At least 851 dogs and cats in Amuru district have been vaccinated against rabies, thanks to Big Fix Uganda, an animal rights body. Statistics from the Animals` rights` body and treatment center show that the mass vaccination took place in Pabbo Town Council (507) and Jeng Gari village (344).
Francis Okello, the Project Manager for the Animals` Program at the Big Fix Uganda told URN that they conducted the free mass vaccination drive throughout Tuesday to commemorate World Rabies day. He disclosed that the organization considered taking the animal vaccination exercise closer to the people in the rural areas of Amuru who can hardly access urban centers.
According to Okello, they also dewormed and castrated hundreds of pets during the same drive. He says that the campaign followed increasing cases of dog bites reported to their offices yet only a few of the animals involved in such cases are vaccinated.
Statistics from Big Fix Uganda in Gulu City show that twenty-six cases of dog bites were reported this year against 31 recorded last year.
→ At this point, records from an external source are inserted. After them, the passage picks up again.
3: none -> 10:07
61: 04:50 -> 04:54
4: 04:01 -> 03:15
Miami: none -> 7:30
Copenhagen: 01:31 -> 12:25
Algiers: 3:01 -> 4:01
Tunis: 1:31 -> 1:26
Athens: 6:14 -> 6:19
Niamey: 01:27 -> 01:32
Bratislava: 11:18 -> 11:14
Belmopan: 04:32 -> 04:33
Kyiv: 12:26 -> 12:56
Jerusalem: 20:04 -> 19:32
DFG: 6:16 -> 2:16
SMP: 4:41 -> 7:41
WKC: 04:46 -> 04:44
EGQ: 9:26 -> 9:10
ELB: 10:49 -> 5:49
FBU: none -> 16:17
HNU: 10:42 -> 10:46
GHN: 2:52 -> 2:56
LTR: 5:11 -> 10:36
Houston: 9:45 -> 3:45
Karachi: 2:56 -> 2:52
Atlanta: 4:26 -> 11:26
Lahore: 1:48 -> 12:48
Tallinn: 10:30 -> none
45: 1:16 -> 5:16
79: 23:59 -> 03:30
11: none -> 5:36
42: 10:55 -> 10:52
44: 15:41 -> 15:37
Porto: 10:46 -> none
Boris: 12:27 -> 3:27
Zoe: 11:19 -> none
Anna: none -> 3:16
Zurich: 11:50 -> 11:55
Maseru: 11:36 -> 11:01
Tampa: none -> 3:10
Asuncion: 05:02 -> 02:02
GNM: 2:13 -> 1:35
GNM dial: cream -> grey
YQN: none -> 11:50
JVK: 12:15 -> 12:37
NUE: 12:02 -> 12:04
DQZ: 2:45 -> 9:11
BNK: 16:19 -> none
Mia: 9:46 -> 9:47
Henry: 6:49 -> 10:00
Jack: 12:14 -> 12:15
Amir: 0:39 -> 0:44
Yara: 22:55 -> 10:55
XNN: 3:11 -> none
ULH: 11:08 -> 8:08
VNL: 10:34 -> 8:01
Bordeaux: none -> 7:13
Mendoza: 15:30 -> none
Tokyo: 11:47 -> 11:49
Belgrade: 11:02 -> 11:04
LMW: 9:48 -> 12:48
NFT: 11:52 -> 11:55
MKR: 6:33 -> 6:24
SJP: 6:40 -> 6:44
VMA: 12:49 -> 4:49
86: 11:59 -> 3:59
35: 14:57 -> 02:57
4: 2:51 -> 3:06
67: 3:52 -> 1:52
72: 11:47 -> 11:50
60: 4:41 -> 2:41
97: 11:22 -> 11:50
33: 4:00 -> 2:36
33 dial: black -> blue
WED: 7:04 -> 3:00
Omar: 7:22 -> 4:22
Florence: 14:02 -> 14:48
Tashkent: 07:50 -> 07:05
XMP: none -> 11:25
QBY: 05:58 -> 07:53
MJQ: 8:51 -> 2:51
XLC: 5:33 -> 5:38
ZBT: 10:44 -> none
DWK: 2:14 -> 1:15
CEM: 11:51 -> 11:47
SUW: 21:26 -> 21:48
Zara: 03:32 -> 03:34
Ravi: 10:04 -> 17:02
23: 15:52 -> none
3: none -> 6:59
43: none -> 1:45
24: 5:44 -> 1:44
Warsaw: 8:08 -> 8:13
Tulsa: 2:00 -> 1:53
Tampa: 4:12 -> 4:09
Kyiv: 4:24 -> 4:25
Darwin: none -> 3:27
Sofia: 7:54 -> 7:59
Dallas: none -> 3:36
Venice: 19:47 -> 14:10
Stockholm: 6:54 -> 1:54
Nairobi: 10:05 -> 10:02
Charles Oryem Obete, a resident of Kal B Cell in Pabbo Town Council, who benefited from the exercise expressed joy, saying that he has all along wanted to vaccinate his dog but could not afford the Shillings 30,000 required.
Richard Okumu, the Pabbo Town Council LC III Chairperson, says that such initiatives are very crucial in saving victims of dog and cat bites who may not be able to access better medical services.
This year`s rabies day was commemorated under the theme, ‘’Rabies: Facts, Not Fear’’.
The day is celebrated on September 28th annually to raise awareness about rabies prevention and to highlight progress in defeating this horrifying disease. The deadly virus spreads to people from the saliva of infected animals through the bite of animals like dogs, cats and bats among others.
It presents with fever, headache, excess salivation, muscle spasms, paralysis, and mental confusion. Once symptoms appear, it`s nearly fatal yet it has no specific treatment and can only be prevented through vaccination.